Rome faces defence budget setback as economic strain deepens
Italy may be unable to proceed with its planned increase in defence spending due to worsening economic and public finance conditions, alongside the need to address rising energy costs, a government document said, Reuters reports.
Prime Minister Giorgia Meloni’s government lowered its growth forecasts and raised projections for the budget deficit and public debt, citing surging energy prices and instability linked to tensions in the Middle East.

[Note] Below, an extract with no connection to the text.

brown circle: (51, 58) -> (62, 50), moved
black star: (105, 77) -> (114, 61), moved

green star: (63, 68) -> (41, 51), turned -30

The Treasury’s multi-year budget plan (DFP), released on April 23, highlighted increased downside risks to the economic outlook and warned that Italy now has limited fiscal room for manoeuvre due to the need to support households and businesses affected by the energy shock.
“As a result, it will be necessary to re-define our priorities and re-programme the planned spending increases in other areas, including defence,” Economy Minister Giancarlo Giorgetti said in an introductory note to the DFP.

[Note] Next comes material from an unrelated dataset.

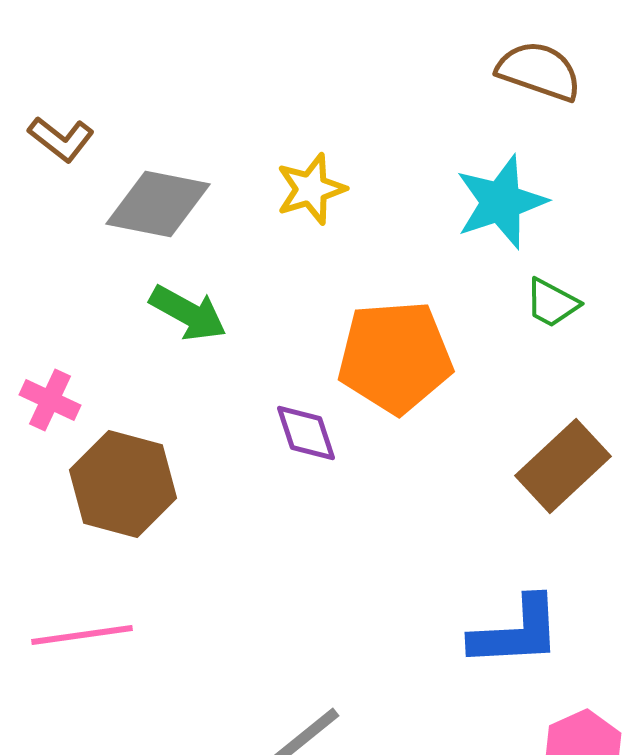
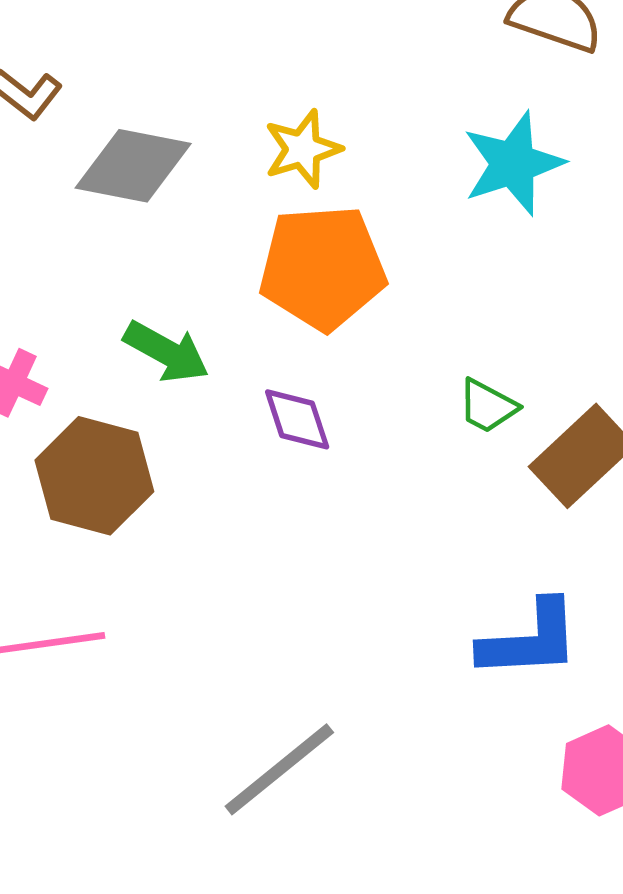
green trapezoid: (552, 303) -> (488, 406), moved
green arrow: (188, 313) -> (166, 352), moved
orange pentagon: (395, 357) -> (323, 268), moved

Italy, along with most NATO European allies, has endorsed calls from US President Donald Trump for defence and security spending to reach 5% of GDP by 2035.

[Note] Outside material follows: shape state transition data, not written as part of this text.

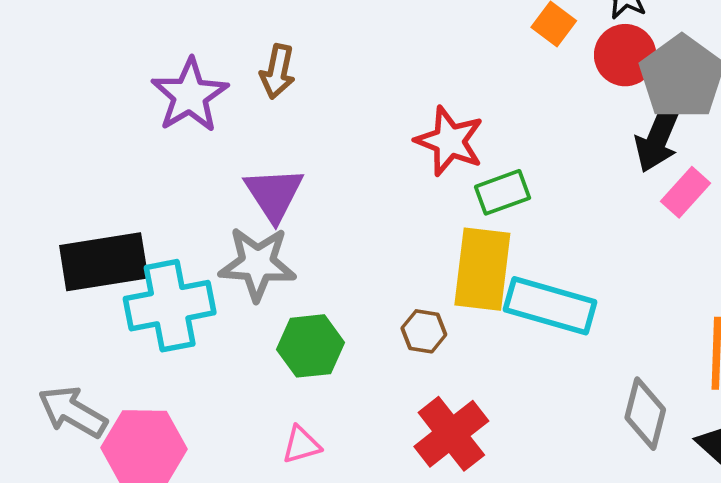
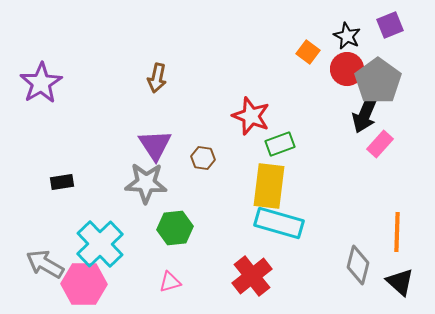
purple star: (190, 95) -> (41, 83), moved
black rectangle: (104, 262) -> (62, 182), size x0.5
cyan cross: (170, 306) -> (100, 244), moved, turned -33
cyan rectangle: (550, 306) -> (279, 223), moved
brown hexagon: (424, 331) -> (203, 158), moved

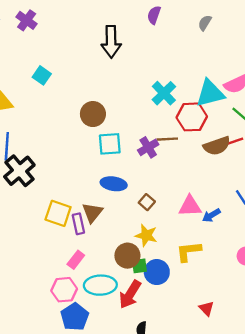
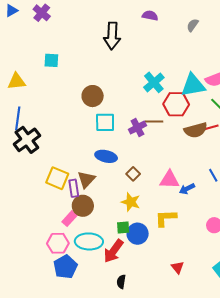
purple semicircle: (154, 15) -> (150, 16), turned 77
cyan square: (42, 75) -> (51, 60), turned -35
brown circle: (127, 256) -> (83, 206), moved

In the near term, Rome’s 2026 budget, approved in December, had committed to increasing defence spending by 0.5% of GDP by 2028—equivalent to around €12 billion ($14.03 billion)—a plan that has drawn criticism from opposition parties, which argue the funds should instead be directed toward public services.
Highly dependent on imported energy, Italy remains particularly exposed to disruptions linked to the Iran conflict. The country is Europe’s most gas-dependent economy, with natural gas accounting for 38% of its energy mix, according to the London-based Energy Institute. It is also the European Union’s largest importer of liquefied natural gas via the Persian Gulf.
The European Union has allowed member states to exceed fiscal deficit limits in order to increase defence spending or respond to exceptionally adverse economic conditions.
Giorgetti said that Italy may invoke this so-called “national escape clause,” although the DFP suggests it is more likely to be used to address the energy crisis rather than to expand defence expenditure.
He also warned that the government’s current forecasts, which project growth of 0.6% this year and next, may need to be revised downward. The DFP further indicates that in a worst-case scenario, the economy could contract by 0.2% in 2027.